#### [What you will do]
The response should contain all of the data below, reproduced exactly, and no pictures.

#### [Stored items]
*****
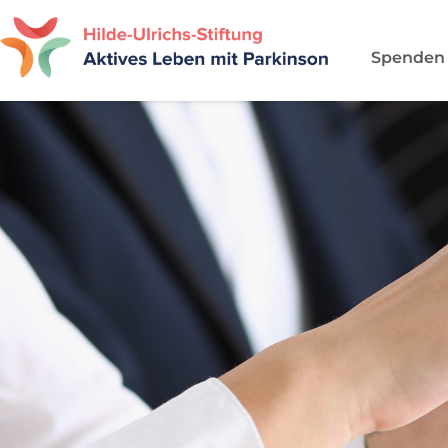
Spenden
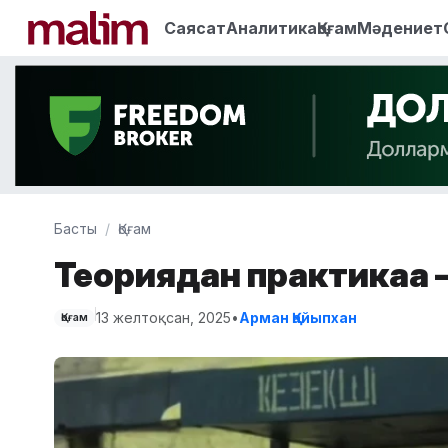
Саясат
Аналитика
Қоғам
Мәдениет
Басты
Қоғам
Теориядан практикаға
13 желтоқсан, 2025
•
Арман Қайыпхан
Қоғам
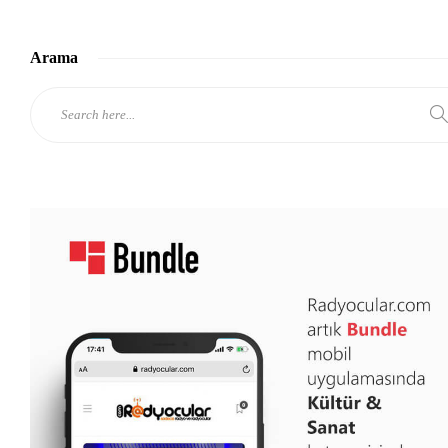
Arama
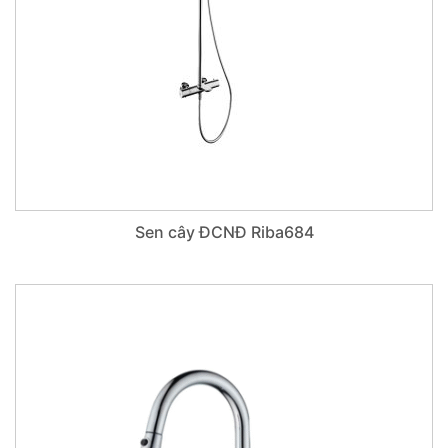
Sen cây ĐCNĐ Riba684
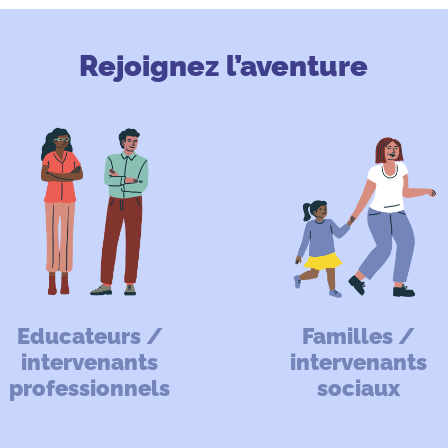
Rejoignez l’aventure
Educateurs /
Familles /
intervenants
intervenants
professionnels
sociaux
*****
#### [Answer for the task]
Spenden
Саясат
Аналитика
Қоғам
Мәдениет
Басты
Қоғам
Теориядан практикаға
13 желтоқсан, 2025
•
Арман Қайыпхан
Қоғам
Arama
Sen cây ĐCNĐ Riba684
Rejoignez l’aventure
Educateurs /
Familles /
intervenants
intervenants
professionnels
sociaux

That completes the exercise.